Repeat every record below exactly, but leave out any pictures.

##############################

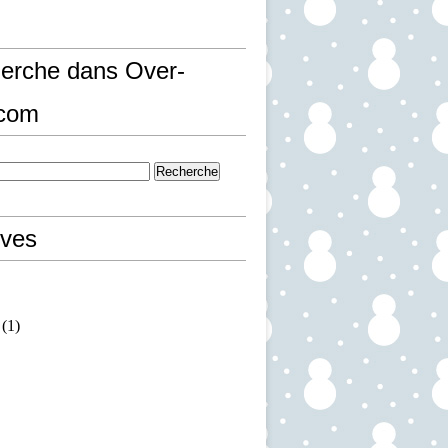
erche dans Over-
.com
ives
(1)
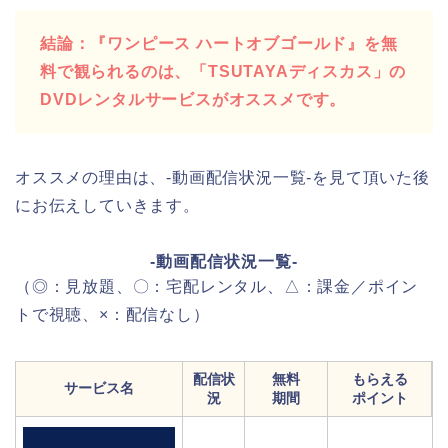
結論：『ワンピース ハートオブゴールド』を無
料で観られるのは、「TSUTAYAディスカス」の
DVDレンタルサービスがオススメです。
オススメの理由は、-動画配信状況一覧-を見て頂いた後
にお伝えしていきます。
-動画配信状況一覧-
（◎：見放題、〇：宅配レンタル、△：課金／ポイン
トで視聴、×：配信なし）
配信状
無料
もらえる
サービス名
況
期間
ポイント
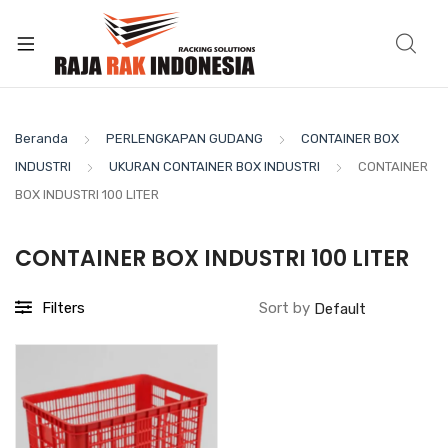
Beranda
PERLENGKAPAN GUDANG
CONTAINER BOX
INDUSTRI
UKURAN CONTAINER BOX INDUSTRI
CONTAINER
BOX INDUSTRI 100 LITER
CONTAINER BOX INDUSTRI 100 LITER
Filters
Sort by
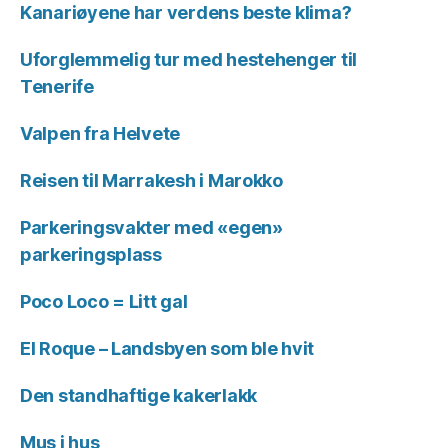
Kanariøyene har verdens beste klima?
Uforglemmelig tur med hestehenger til
Tenerife
Valpen fra Helvete
Reisen til Marrakesh i Marokko
Parkeringsvakter med «egen»
parkeringsplass
Poco Loco = Litt gal
El Roque – Landsbyen som ble hvit
Den standhaftige kakerlakk
Mus i hus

##############################

▶ **Task response**:
erche dans Over-
.com
ives
(1)
結論：『ワンピース ハートオブゴールド』を無
料で観られるのは、「TSUTAYAディスカス」の
DVDレンタルサービスがオススメです。
オススメの理由は、-動画配信状況一覧-を見て頂いた後
にお伝えしていきます。
-動画配信状況一覧-
（◎：見放題、〇：宅配レンタル、△：課金／ポイン
トで視聴、×：配信なし）
配信状
無料
もらえる
サービス名
況
期間
ポイント
Beranda
PERLENGKAPAN GUDANG
CONTAINER BOX
INDUSTRI
UKURAN CONTAINER BOX INDUSTRI
CONTAINER
BOX INDUSTRI 100 LITER
CONTAINER BOX INDUSTRI 100 LITER
Filters
Sort by
Kanariøyene har verdens beste klima?
Uforglemmelig tur med hestehenger til
Tenerife
Valpen fra Helvete
Reisen til Marrakesh i Marokko
Parkeringsvakter med «egen»
parkeringsplass
Poco Loco = Litt gal
El Roque – Landsbyen som ble hvit
Den standhaftige kakerlakk
Mus i hus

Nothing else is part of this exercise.